De bedoeling van de cel is drievoudig. Ten eerste, de festiviteiten voorbereiden waarmee Lierse in 2006 zijn honderdjarig bestaan viert. Ten tweede, courante inkomsten aanboren zodat Lierse tegen die tijd niet meer afhankelijk is van transfers om de operationele tekorten goed te maken (Bellens : “Voor dit jaar zal dat al voor de helft lukken”). En ten derde, de volledige financiering voor het vernieuwde stadion in orde brengen, zodat het Lisp helemaal gerenoveerd is ten laatste tegen het jubileumjaar. “Bij zijn honderdjarig bestaan zou Lierse dan bedrijfsmatig perfect georganiseerd moeten zijn”, maakt Bellens zich sterk.

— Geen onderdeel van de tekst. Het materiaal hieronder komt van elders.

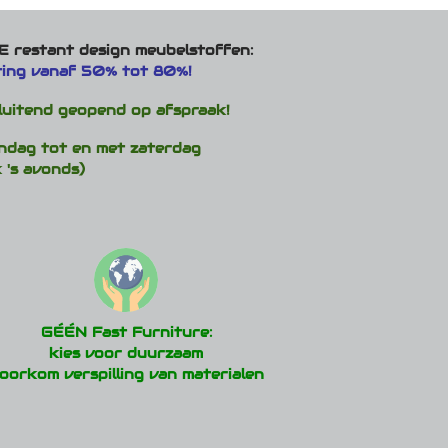
Deze
optie
 restant design meubelstoffen:
kan
ting vanaf 50% tot 80%!
gekozen
worden
luitend geopend op afspraak!
op
de
ndag tot en met zaterdag
productpagina
 's avonds)
GÉÉN Fast Furniture:
kies voor duurzaam
oorkom verspilling van materialen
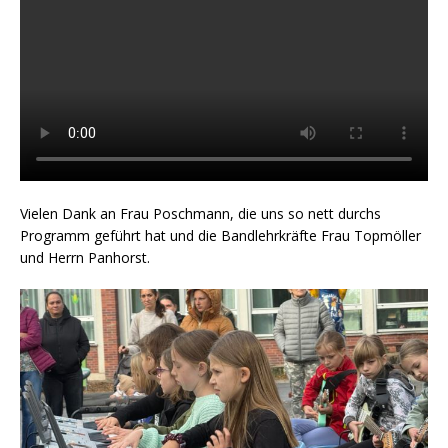
Vielen Dank an Frau Poschmann, die uns so nett durchs
Programm geführt hat und die Bandlehrkräfte Frau Topmöller
und Herrn Panhorst.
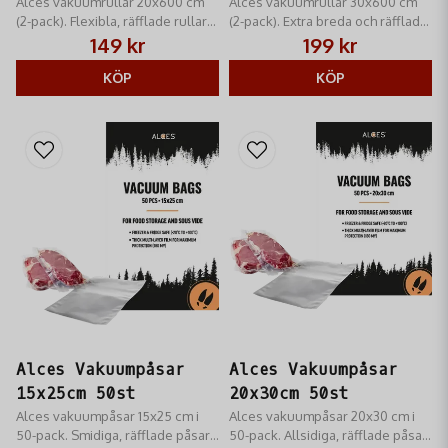
Alces vakuumrullar 20x600 cm
Alces vakuumrullar 30x600 cm
(2-pack). Flexibla, räfflade rullar
(2-pack). Extra breda och räfflade
för kundanpassade påsar.
rullar för stora styckdetaljer.
149 kr
199 kr
Skyddar mot frysbränna och
Skyddar mot frysbränna och
passar de flesta
KÖP
passar sous-vide.
KÖP
vakuummaskiner.
Alces Vakuumpåsar
Alces Vakuumpåsar
15x25cm 50st
20x30cm 50st
Alces vakuumpåsar 15x25 cm i
Alces vakuumpåsar 20x30 cm i
50-pack. Smidiga, räfflade påsar
50-pack. Allsidiga, räfflade påsar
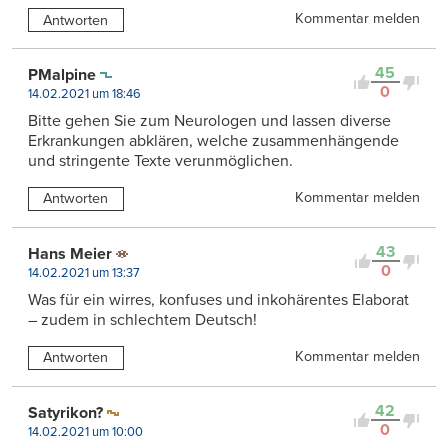
Kommentar melden
Antworten
45
PMalpine
0
14.02.2021 um 18:46
Bitte gehen Sie zum Neurologen und lassen diverse
Erkrankungen abklären, welche zusammenhängende
und stringente Texte verunmöglichen.
Kommentar melden
Antworten
43
Hans Meier
0
14.02.2021 um 13:37
Was für ein wirres, konfuses und inkohärentes Elaborat
– zudem in schlechtem Deutsch!
Kommentar melden
Antworten
42
Satyrikon?
0
14.02.2021 um 10:00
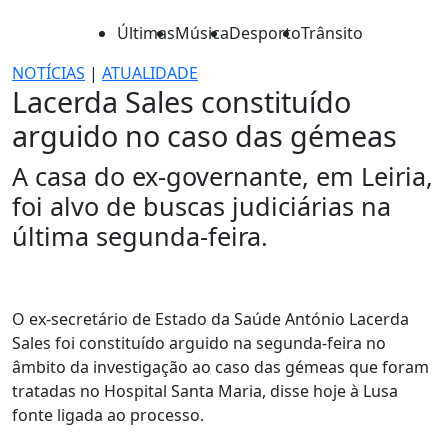
Últimas
Música
Desporto
Trânsito
NOTÍCIAS
|
ATUALIDADE
Lacerda Sales constituído
arguido no caso das gémeas
A casa do ex-governante, em Leiria,
foi alvo de buscas judiciárias na
última segunda-feira.
O ex-secretário de Estado da Saúde António Lacerda
Sales foi constituído arguido na segunda-feira no
âmbito da investigação ao caso das gémeas que foram
tratadas no Hospital Santa Maria, disse hoje à Lusa
fonte ligada ao processo.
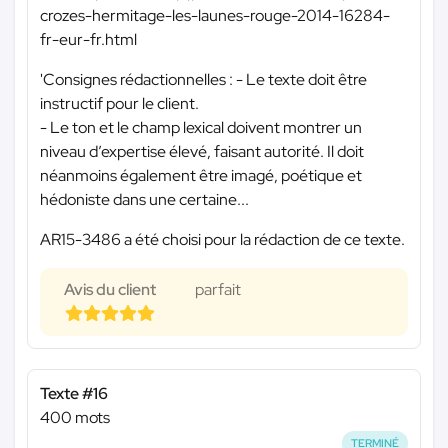
crozes-hermitage-les-launes-rouge-2014-16284-
fr-eur-fr.html
'Consignes rédactionnelles : - Le texte doit être
instructif pour le client.
- Le ton et le champ lexical doivent montrer un
niveau d’expertise élevé, faisant autorité. Il doit
néanmoins également être imagé, poétique et
hédoniste dans une certaine...
AR15-3486 a été choisi pour la rédaction de ce texte.
Avis du client
parfait
Texte #16
400 mots
TERMINÉ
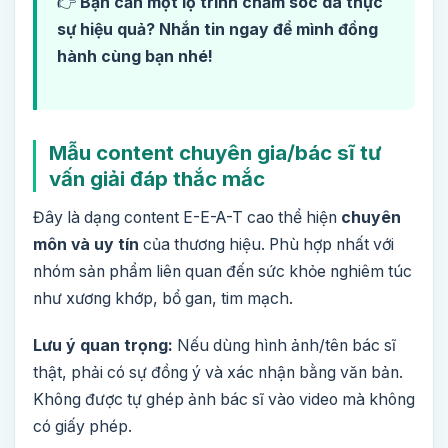
👉
Bạn cần một lộ trình chăm sóc da thực
sự hiệu quả? Nhắn tin ngay để mình đồng
hành cùng bạn nhé!
Mẫu content chuyên gia/bác sĩ tư
vấn giải đáp thắc mắc
Đây là dạng content E-E-A-T cao thể hiện
chuyên
môn và uy tín
của thương hiệu. Phù hợp nhất với
nhóm sản phẩm liên quan đến sức khỏe nghiêm túc
như xương khớp, bổ gan, tim mạch.
Lưu ý quan trọng:
Nếu dùng hình ảnh/tên bác sĩ
thật, phải có sự đồng ý và xác nhận bằng văn bản.
Không được tự ghép ảnh bác sĩ vào video mà không
có giấy phép.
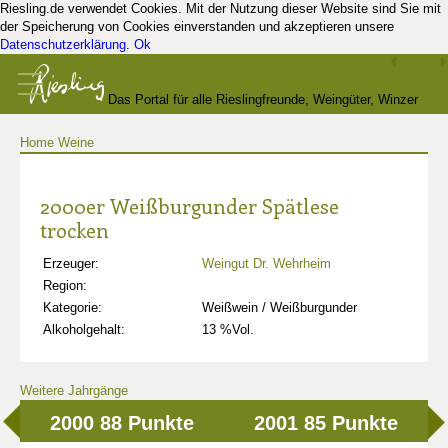
Riesling.de verwendet Cookies. Mit der Nutzung dieser Website sind Sie mit
der Speicherung von Cookies einverstanden und akzeptieren unsere
Datenschutzerklärung
.
Ok
Das Portal für alle Rieslingfreunde, Weingüter, Winzer
Home
Weine
und Kenner
2000er Weißburgunder Spätlese
trocken
Erzeuger:
Weingut Dr. Wehrheim
Region:
Kategorie:
Weißwein / Weißburgunder
Alkoholgehalt:
13 %Vol.
Weitere Jahrgänge
2000
88 Punkte
2001
85 Punkte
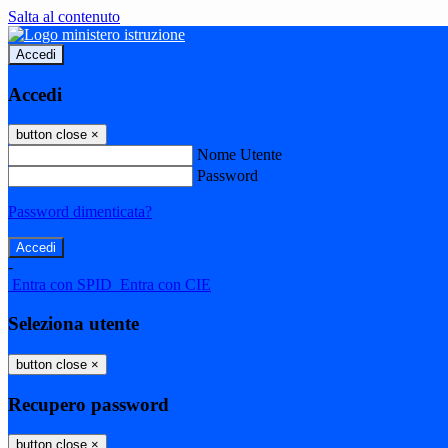
Salta al contenuto
Accedi
Accedi
button close
×
Nome Utente
Password
Password dimenticata?
-
Entra con SPID
Entra con CIE
Seleziona utente
button close
×
Recupero password
button close
×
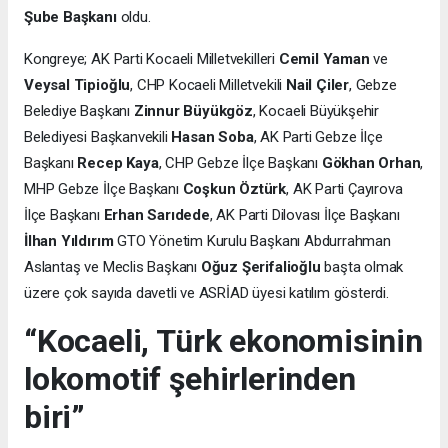
Şube Başkanı
oldu.
Kongreye; AK Parti Kocaeli Milletvekilleri
Cemil Yaman
ve
Veysal Tipioğlu
, CHP Kocaeli Milletvekili
Nail Çiler
, Gebze
Belediye Başkanı
Zinnur Büyükgöz
, Kocaeli Büyükşehir
Belediyesi Başkanvekili
Hasan Soba
, AK Parti Gebze İlçe
Başkanı
Recep Kaya
, CHP Gebze İlçe Başkanı
Gökhan Orhan
,
MHP Gebze İlçe Başkanı
Coşkun Öztürk
, AK Parti Çayırova
İlçe Başkanı
Erhan Sarıdede
, AK Parti Dilovası İlçe Başkanı
İlhan Yıldırım
GTO Yönetim Kurulu Başkanı Abdurrahman
Aslantaş ve Meclis Başkanı
Oğuz Şerifalioğlu
başta olmak
üzere çok sayıda davetli ve ASRİAD üyesi katılım gösterdi.
“Kocaeli, Türk ekonomisinin
lokomotif şehirlerinden
biri”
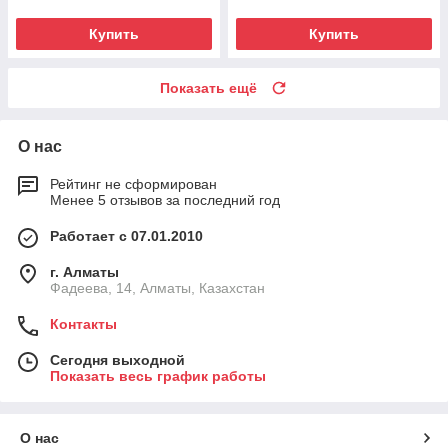
Купить
Купить
Показать ещё
О нас
Рейтинг не сформирован
Менее 5 отзывов за последний год
Работает с 07.01.2010
г. Алматы
Фадеева, 14, Алматы, Казахстан
Контакты
Сегодня выходной
Показать весь график работы
О нас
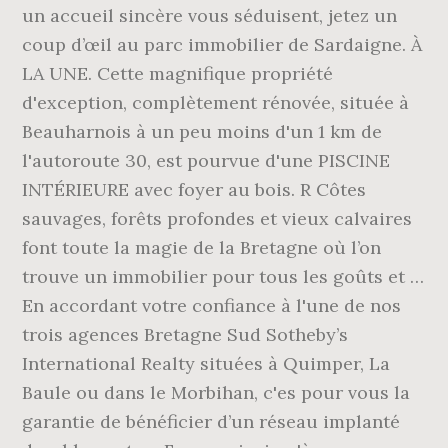
un accueil sincère vous séduisent, jetez un
coup d’œil au parc immobilier de Sardaigne. À
LA UNE. Cette magnifique propriété
d'exception, complètement rénovée, située à
Beauharnois à un peu moins d'un 1 km de
l'autoroute 30, est pourvue d'une PISCINE
INTÉRIEURE avec foyer au bois. R Côtes
sauvages, forêts profondes et vieux calvaires
font toute la magie de la Bretagne où l’on
trouve un immobilier pour tous les goûts et …
En accordant votre confiance à l'une de nos
trois agences Bretagne Sud Sotheby’s
International Realty situées à Quimper, La
Baule ou dans le Morbihan, c'es pour vous la
garantie de bénéficier d’un réseau implanté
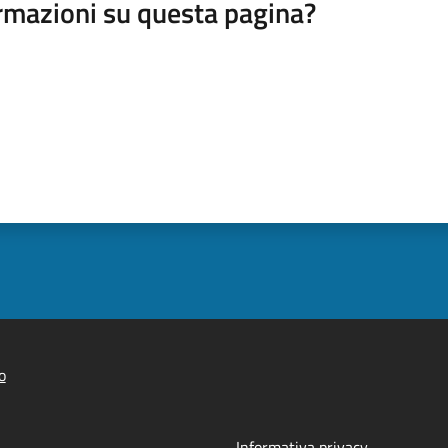
rmazioni su questa pagina?
o
Informativa privacy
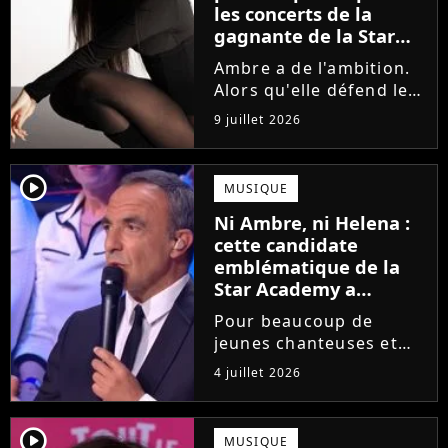
les concerts de la
gagnante de la Star
Academy !
Ambre a de l'ambition.
Alors qu'elle défend le
single J'me demande et
9 juillet 2026
qu'elle prépare son
premier album, la
gagnante de la dernière
player2
MUSIQUE
saison de la Star
Ni Ambre, ni Helena :
Academy annonce les
cette candidate
dates de sa...
emblématique de la
Star Academy a
souffert après
Pour beaucoup de
l'émission, "J'étais
jeunes chanteuses et
traitée de potiche"
chanteurs, la Star
4 juillet 2026
Academy est un rêve.
Mais comme l'a rappelé
une ancienne gagnante,
player2
MUSIQUE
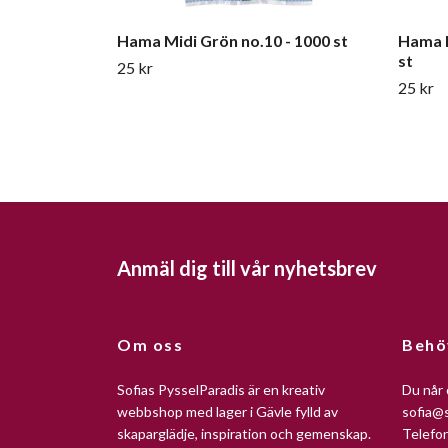
Hama Midi Grön no.10 - 1000 st
Hama M
st
25 kr
25 kr
Anmäl dig till vår nyhetsbrev
Om oss
Behö
Sofias PysselParadis är en kreativ
Du når 
webbshop med lager i Gävle fylld av
sofia@s
skaparglädje, inspiration och gemenskap.
Telefo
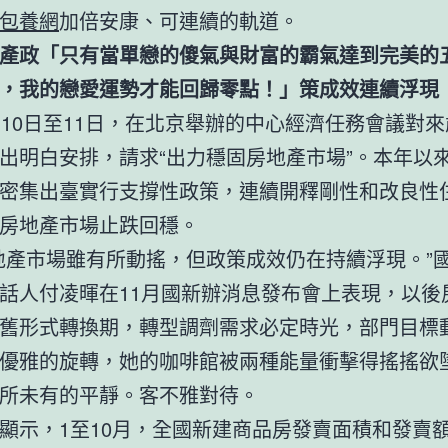
包養網
加倍安康、可連續的軌道。
產政「只有當單戀的傻氣與財富的霸氣達到完美的
，我的戀愛運勢才能回歸零點！」策成效連續浮現
月10日至11日，在北京舉辦的中心經濟任務會議對
出明白安排，請求“出力穩固房地產市場”。本年以
密集出臺實行支撐性政策，連續開釋剛性和改良性
房地產市場止跌回穩。
地產市場雖有所動搖，但政策成效仍在持續浮現。”
話人付凌暉在11月國新辦消息發布會上表現，以後
舊形式轉換期，轉型調劑需求必定時光，部門目標
優雅的旋轉，她的咖啡館被兩種能量衝擊得搖搖欲
所未有的平靜。客不雅對待。
顯示，1至10月，全國新建商品房發賣面積和發賣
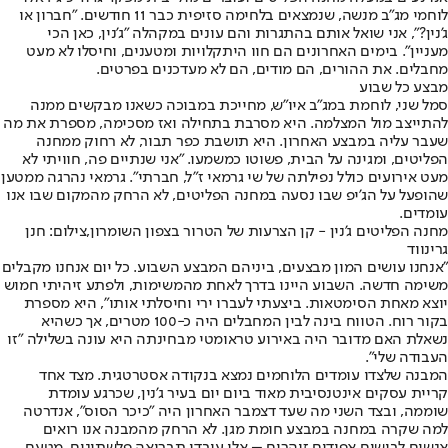
לוחמי מג"ב מנשה, שנמצאים בלחימה סזיפית כבר 11 חודשים. "חברון או
ג'נין?", אני שואל אותם בהתגרות והם עונים במקהלה "ג'נין, כאן הכי
מעניין". בימים האחרונים הם חוו היתקלויות ומטענים, וחיסלו לא מעט
מחבלים. את ההורים, הם מודים, הם לא מעדכנים בפרטים.
מבצע כל שבוע
סמל שני, לוחמת במג״ב איו״ש, מחייכת במבוכה כשאנו מבקשים ממנה
להתייצב מול המצלמה. היא מסרבת בתחילה ואז מסכימה, מספרת את מה
שעבר עליה במבצע האחרון. היא תושבת כפר תבור, לא רחוק ממחנה
הפליטים, ומגינה על הבית, פשוטו כמשמעו. "אני שנתיים פה, חוויתי לא
מעט אירועים כולל נפילתה של שי גרמאי ז"ל, חברתי". גרמאי נהרגה ממטען
שהופעל על הג'יפ שבו נסעה במחנה הפליטים, לא הרחק מהמקום שבו אנו
עומדים.
מחנה הפליטים ג'נין - קן הצרעות של הטרור בצפון השומרון,צילום: חנן
גרינווד
"אנחנו עושים המון מבצעים, ביניהם המבצע השבוע. כל יום אנחנו מקבלים
משימה חדשה. השבוע היינו בדרך לאחת מהמשימות, ולפתע זיהיתי חמוש
יוצא מאחת הסימטאות. ביצעתי לעברו ירי וחיסלתי אותו", היא מספרת
בקור רוח. הטווח בינה לבין המחבלים היה כ-100 מטרים, אך כשהיא
נשאלת האם מדובר היה באירוע טראומטי מבחינתה היא עונה בשלילה "זו
העבודה שלי".
המבנה שלצדו עומדים הלוחמים נמצא בנקודה אסטרטגית. מצד אחד
קריית עסקים אינטנסיבית מאוד ביום יום בעיר ג'נין, שכרגע עומדת
שוממה, ובצד השני מה שעד דצמבר האחרון היה "כיכר הסוס", אנדרטה
למה שקרה במחנה במבצע חומת מגן. לא הרחק מהמבנה אנו רואים
אנשים לבושים אפודים זוהרים – אלו עובדי תברואה פלשתינים, מטעם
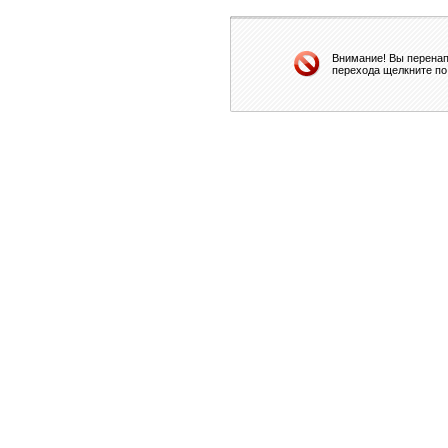
Внимание! Вы перенап
перехода щелкните по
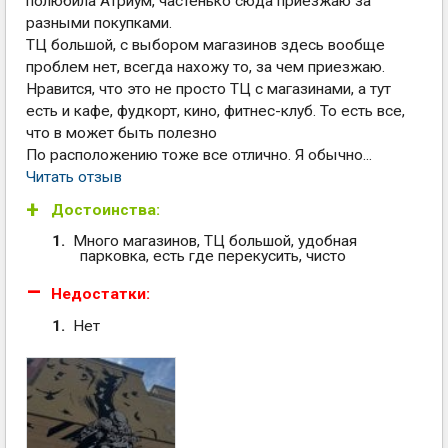
полюбила Атриум, частенько сюда приезжаю за
разными покупками.
ТЦ большой, с выбором магазинов здесь вообще
проблем нет, всегда нахожу то, за чем приезжаю.
Нравится, что это не просто ТЦ с магазинами, а тут
есть и кафе, фудкорт, кино, фитнес-клуб. То есть все,
что в может быть полезно
По расположению тоже все отлично. Я обычно...
Читать отзыв
Достоинства:
Много магазинов, ТЦ большой, удобная
парковка, есть где перекусить, чисто
Недостатки:
Нет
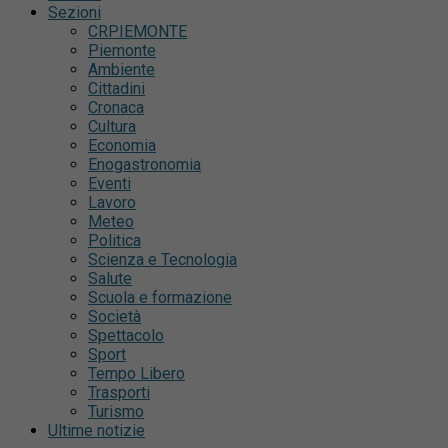
Sezioni
CRPIEMONTE
Piemonte
Ambiente
Cittadini
Cronaca
Cultura
Economia
Enogastronomia
Eventi
Lavoro
Meteo
Politica
Scienza e Tecnologia
Salute
Scuola e formazione
Società
Spettacolo
Sport
Tempo Libero
Trasporti
Turismo
Ultime notizie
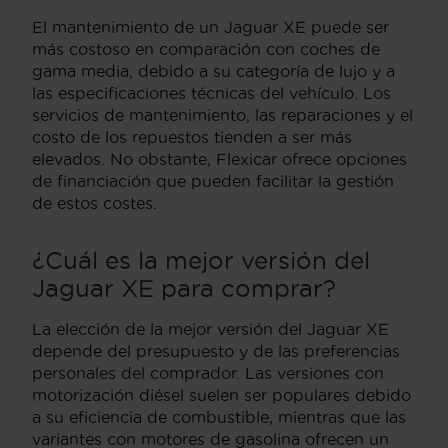
El mantenimiento de un Jaguar XE puede ser
más costoso en comparación con coches de
gama media, debido a su categoría de lujo y a
las especificaciones técnicas del vehículo. Los
servicios de mantenimiento, las reparaciones y el
costo de los repuestos tienden a ser más
elevados. No obstante, Flexicar ofrece opciones
de financiación que pueden facilitar la gestión
de estos costes.
¿Cuál es la mejor versión del
Jaguar XE para comprar?
La elección de la mejor versión del Jaguar XE
depende del presupuesto y de las preferencias
personales del comprador. Las versiones con
motorización diésel suelen ser populares debido
a su eficiencia de combustible, mientras que las
variantes con motores de gasolina ofrecen un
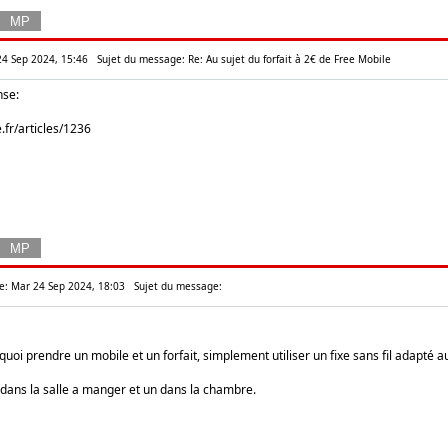
 24 Sep 2024, 15:46
Sujet du message: Re: Au sujet du forfait à 2€ de Free Mobile
nse:
e.fr/articles/1236
: Mar 24 Sep 2024, 18:03
Sujet du message:
uoi prendre un mobile et un forfait, simplement utiliser un fixe sans fil adapté a
dans la salle a manger et un dans la chambre.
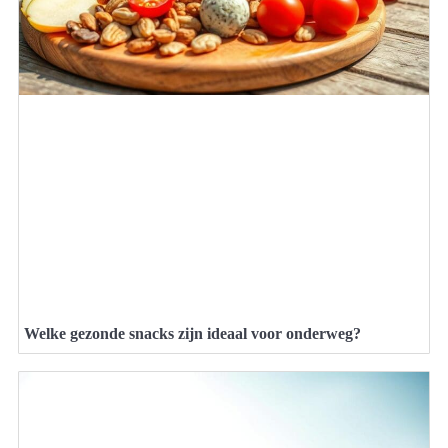
Welke gezonde snacks zijn ideaal voor onderweg?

Nochtans bereiken er over de financiële situatie van Lierse onheilspellende berichten de buitenwereld. Dat komt, zegt Bellens, omdat er geen onderscheid wordt gemaakt tussen cashtekort wegens opbouw van eigendom en cashtekort wegens operationele tekorten. “Als we de vermogensbalans opmaken van alle Belgische ploegen,” stelt hij, “zijn er slechts drie positief : Anderlecht, Genk en Lierse. Maar wegens de hoge schulden op hun eigendommen hebben de laatste twee het inderdaad behoorlijk moeilijk. Alleen zou men het onderscheid moeten maken of die schulden een eigendom of vermogen hebben opgebouwd, dan wel of ze definitief in de goot zijn verdwenen. Als de schulden bijvoorbeeld minder dan de helft van de eigendomswaarde bedragen, is er economisch weinig aan de hand. Bij Lierse is de verhouding, in Belgische frank, ongeveer 135 miljoen op 420 miljoen investeringen.”

De maanden juni en juli, wanneer er geen wedstrijden en dus evenmin inkomsten uit recettes zijn, zullen in grote mate overbrugd worden door de verkoop van abonnementen en business-seats, die vóór 1 juli betaald moeten zijn. “Gemakkelijk zal het sowieso niet zijn,” beseft Bellens, “maar in ieder geval zal Lierse dan in vijf maanden alles afbetaald hebben. Charleroi daarentegen zal tegen dit tempo minstens víjftig maanden van elk 93.000 euro nodig hebben om bijna 5 miljoen af te lossen. Bovendien zijn er daar nog de onbetaalde lonen van de laatste maanden. Dat wordt vast nog spannend.”

Tot slot stelt Roel Bellens nog de vraag waar het op Europees niveau naartoe gaat. “In Nederland is de helft van de ploegen failliet, de Duitse schuld bedraagt 600 miljoen euro, in Italië en in Spanje een veelvoud, en in Engeland heeft een gemiddelde ploeg als Fulham een jaarlijks tekort van 30 à 40 miljoen euro. Zelfs een topper als Chelsea stapelde de laatste vijf jaar een schuld op van minimaal 150 miljoen euro, om dus maar te zwijgen van Lazio, Barcelona en Madrid. Ik ben echt benieuwd hoe die beroemde Europese licentie er gaat uitzien. De conclusie is dat de schulden van het stadion wel degelijk doorwegen in Lier, maar ze nemen zeker geen abnormale proporties aan, en met uitzondering van Manchester United is iedereen in Europa in hetzelfde bedje ziek.”